Le tour de France, une affaire d' argent...

Un Tour de France asservi à l'argent
Le monde du sport est double. Il se présente comme les deux faces d'une même médaille. D'un côté, les valeurs olympiques, qui ne cessent d'affirmer depuis Coubertin que le sport est vertueux. De l'autre, les valeurs financières des contrats mirifiques que signe une élite sportive fortunée et dont on sait qu'elle n'est guère vertueuse.
En travaillant sur le terme shadow banking (la "banque de l'ombre"), qui permit de rassembler en une seule expression des dérives systémiques liées aux subprimes, nous avons proposé de qualifier de shadow sporting cette face obscure de l'activité économique issue du sport. C'est un véritable baril de poudre. Il a pour nom : dopage, fraude, corruption, blanchiment, détection trop précoce, surentraînement, instrumentalisation des corps. Il se traduit par des carrières gâchées, des réputations entachées, des athlètes vieillis avant l'âge, des déficits comptables invraisemblables.
Le shadow sporting avance masqué. Contre toutes les évidences, il se renforce à l'ombre portée des symboles olympiques qu'il exploite sans vergogne. Au prétexte qu'ils véhiculeraient des valeurs positives : l'éducation, l'intégration, la santé, l'effort gratuit, le fair-play, il s'en délecte et regorge ainsi de bons sentiments. Cette attitude est aujourd'hui devenue une véritable posture. Une position de principe inscrite dans l'ADN du sport business.

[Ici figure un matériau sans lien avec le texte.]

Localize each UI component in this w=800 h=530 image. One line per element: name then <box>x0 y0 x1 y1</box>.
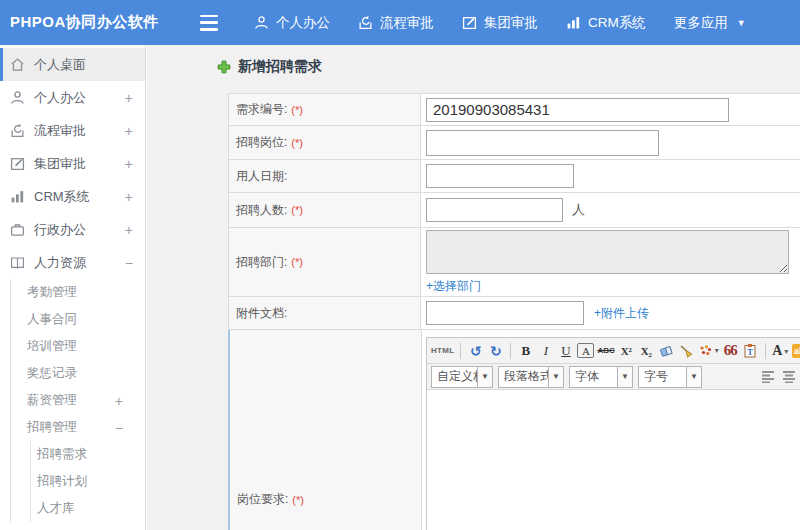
sidebar-item-hr[interactable]: 人力资源 − <box>0 246 145 279</box>
field-label: 需求编号: <box>236 101 287 118</box>
hr-submenu: 考勤管理 人事合同 培训管理 奖惩记录 薪资管理 + 招聘管理 − 招聘需求 招… <box>10 279 145 522</box>
bold-button[interactable]: B <box>517 341 534 361</box>
book-icon <box>10 255 25 270</box>
editor-content-area[interactable] <box>427 390 800 530</box>
top-nav: 个人办公 流程审批 集团审批 CRM系统 更多应用 ▼ <box>240 0 760 45</box>
department-textarea[interactable] <box>426 230 789 274</box>
font-size-select[interactable]: 字号 ▼ <box>638 366 702 388</box>
highlight-button[interactable]: ab <box>792 344 800 358</box>
caret-down-icon: ▾ <box>715 346 719 355</box>
caret-down-icon: ▾ <box>784 346 788 356</box>
process-icon <box>358 15 373 30</box>
eraser-icon <box>658 344 675 358</box>
sidebar-item-personal-office[interactable]: 个人办公 + <box>0 81 145 114</box>
attachment-upload-link[interactable]: +附件上传 <box>594 305 649 322</box>
collapse-minus-icon[interactable]: − <box>115 420 123 436</box>
sidebar-item-rewards[interactable]: 奖惩记录 <box>11 360 145 387</box>
sidebar-item-recruit-mgmt[interactable]: 招聘管理 − <box>11 414 145 441</box>
field-label: 招聘岗位: <box>236 134 287 151</box>
nav-label: CRM系统 <box>588 14 646 32</box>
font-box-button[interactable]: A <box>577 343 594 358</box>
nav-item-group-approval[interactable]: 集团审批 <box>448 0 552 45</box>
expand-plus-icon[interactable]: + <box>125 156 133 172</box>
font-family-select[interactable]: 字体 ▼ <box>569 366 633 388</box>
align-left-icon <box>761 370 775 383</box>
form-row-headcount: 招聘人数: (*) 人 <box>228 193 800 228</box>
nav-item-crm[interactable]: CRM系统 <box>552 0 660 45</box>
spray-icon <box>698 344 713 358</box>
paragraph-format-select[interactable]: 段落格式 ▼ <box>498 366 564 388</box>
process-icon <box>10 123 25 138</box>
sidebar-item-attendance[interactable]: 考勤管理 <box>11 279 145 306</box>
user-icon <box>254 15 269 30</box>
form-row-job-requirements: 岗位要求: (*) HTML ↺ ↻ B I U A ABC <box>228 330 800 530</box>
spray-color-button[interactable]: ▾ <box>698 341 719 361</box>
undo-button[interactable]: ↺ <box>467 341 484 361</box>
collapse-minus-icon[interactable]: − <box>125 255 133 271</box>
nav-label: 集团审批 <box>484 14 538 32</box>
italic-button[interactable]: I <box>537 341 554 361</box>
sidebar-item-label: 行政办公 <box>34 221 86 239</box>
superscript-button[interactable]: X² <box>618 341 635 361</box>
underline-button[interactable]: U <box>557 341 574 361</box>
form-row-hire-date: 用人日期: <box>228 160 800 193</box>
nav-item-workflow-approval[interactable]: 流程审批 <box>344 0 448 45</box>
sidebar-item-workflow-approval[interactable]: 流程审批 + <box>0 114 145 147</box>
expand-plus-icon[interactable]: + <box>125 123 133 139</box>
sidebar-item-group-approval[interactable]: 集团审批 + <box>0 147 145 180</box>
app-logo: PHPOA协同办公软件 <box>0 13 186 32</box>
clipboard-icon: T <box>743 343 757 358</box>
editor-toolbar-row2: 自定义标题 ▼ 段落格式 ▼ 字体 ▼ 字号 ▼ <box>427 364 800 390</box>
expand-plus-icon[interactable]: + <box>125 222 133 238</box>
nav-label: 个人办公 <box>276 14 330 32</box>
expand-plus-icon[interactable]: + <box>115 393 123 409</box>
position-input[interactable] <box>426 130 659 156</box>
field-label: 附件文档: <box>236 305 287 322</box>
select-department-link[interactable]: +选择部门 <box>426 278 481 295</box>
nav-item-more-apps[interactable]: 更多应用 ▼ <box>660 0 760 45</box>
sidebar-item-recruit-plan[interactable]: 招聘计划 <box>31 468 145 495</box>
caret-down-icon: ▼ <box>737 18 746 28</box>
caret-down-icon: ▼ <box>548 367 563 387</box>
caret-down-icon: ▼ <box>477 367 492 387</box>
sidebar-item-recruit-demand[interactable]: 招聘需求 <box>31 441 145 468</box>
headcount-input[interactable] <box>426 198 563 222</box>
format-brush-button[interactable] <box>678 341 695 361</box>
menu-toggle-icon[interactable] <box>200 15 222 31</box>
sidebar-item-talent-pool[interactable]: 人才库 <box>31 495 145 522</box>
redo-button[interactable]: ↻ <box>487 341 504 361</box>
strikethrough-button[interactable]: ABC <box>597 341 614 361</box>
sidebar-item-crm[interactable]: CRM系统 + <box>0 180 145 213</box>
nav-label: 更多应用 <box>674 14 728 32</box>
hire-date-input[interactable] <box>426 164 574 188</box>
brush-icon <box>678 344 694 358</box>
svg-text:T: T <box>747 347 753 357</box>
nav-item-personal-office[interactable]: 个人办公 <box>240 0 344 45</box>
heading-select[interactable]: 自定义标题 ▼ <box>431 366 493 388</box>
field-label: 用人日期: <box>236 168 287 185</box>
field-label: 岗位要求: <box>237 491 288 508</box>
unit-label: 人 <box>572 201 585 219</box>
sidebar-item-label: 流程审批 <box>34 122 86 140</box>
required-mark: (*) <box>291 104 303 116</box>
eraser-button[interactable] <box>658 341 675 361</box>
source-button[interactable]: HTML <box>431 341 454 361</box>
sidebar-item-admin-office[interactable]: 行政办公 + <box>0 213 145 246</box>
req-no-input[interactable] <box>426 98 729 122</box>
sidebar-item-salary[interactable]: 薪资管理 + <box>11 387 145 414</box>
user-icon <box>10 90 25 105</box>
sidebar-item-hr-contract[interactable]: 人事合同 <box>11 306 145 333</box>
sidebar-item-training[interactable]: 培训管理 <box>11 333 145 360</box>
blockquote-button[interactable]: 66 <box>722 341 739 361</box>
expand-plus-icon[interactable]: + <box>125 90 133 106</box>
attachment-input[interactable] <box>426 301 584 325</box>
required-mark: (*) <box>291 256 303 268</box>
align-center-button[interactable] <box>780 367 797 387</box>
edit-icon <box>462 15 477 30</box>
font-color-button[interactable]: A ▾ <box>772 341 789 361</box>
subscript-button[interactable]: X₂ <box>638 341 655 361</box>
expand-plus-icon[interactable]: + <box>125 189 133 205</box>
align-left-button[interactable] <box>759 367 776 387</box>
paste-text-button[interactable]: T <box>742 341 759 361</box>
sidebar-item-personal-desktop[interactable]: 个人桌面 <box>0 48 145 81</box>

Elle conduit les acteurs du shadow sporting à produire des éléments de langage qui sont en permanence des dénis de réalité. Cela est devenu tellement habituel que plus personne ne relève la rupture entre le réel, le patent, l'évident et le commentaire qu'ils en font. S'est ainsi instauré un discours qui constitue un double langage quasi, institutionnel.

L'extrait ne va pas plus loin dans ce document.